“My family could only afford to send my brothers to school — I remember sitting with my older brother’s books after he’d done his homework, absorbing everything I could. When my father died, my brother took over as the head of the family, working my father’s job as a guard. I had to help out, so I looked for a job as a housemaid. I was hired by a lady whose only condition was that I learned how to stitch — she said I’d need other skills if I wanted to make something of myself. I began earning well and dreamt of becoming a designer.

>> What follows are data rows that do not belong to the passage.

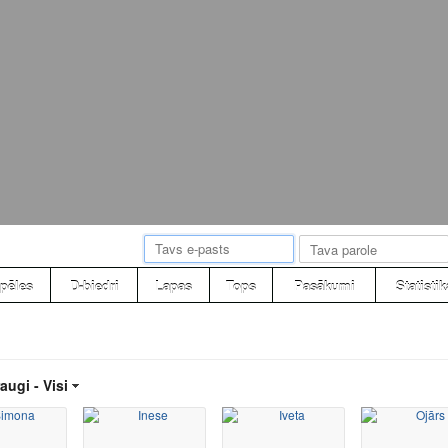
pēles
D-biedri
Lapas
Tops
Pasākumi
Statistik
augi -
Visi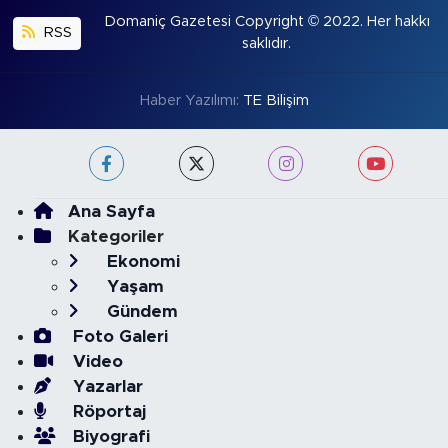
Domaniç Gazetesi Copyright © 2022. Her hakkı
RSS
saklıdır.
Haber Yazılımı:
TE Bilişim
Ana Sayfa
Kategoriler
Ekonomi
Yaşam
Gündem
Foto Galeri
Video
Yazarlar
Röportaj
Biyografi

In 2002, my sister had a miscarriage — my mother and I went to visit her. There, I met my sister’s brother-in-law. We didn’t know each other that well, but he proposed to me. I was only 16, not ready to get married, and was weirded out by this guy. He would corner me — I didn’t know why he was so insistent. I refused and so did my mother…
One day, he kept walking in and out of the room… I was uncomfortable so I went outside. That’s when he threw something hot at me and said, ‘if I can’t have you, no-one can’. I thought he threw hot water on me — but I only remember screaming. Men around came rushing towards me and brought water to wash me, but the burning didn’t stop. I don’t remember much — I was in and out of consciousness.
The men didn’t want to take me to the hospital — they were afraid that they would get into trouble with the police. It was my mother who finally took me to the hospital by rickshaw. By the time we got there, we were told we had to wait until morning because it was late. They kept me in an isolation ward because I was screaming the whole night.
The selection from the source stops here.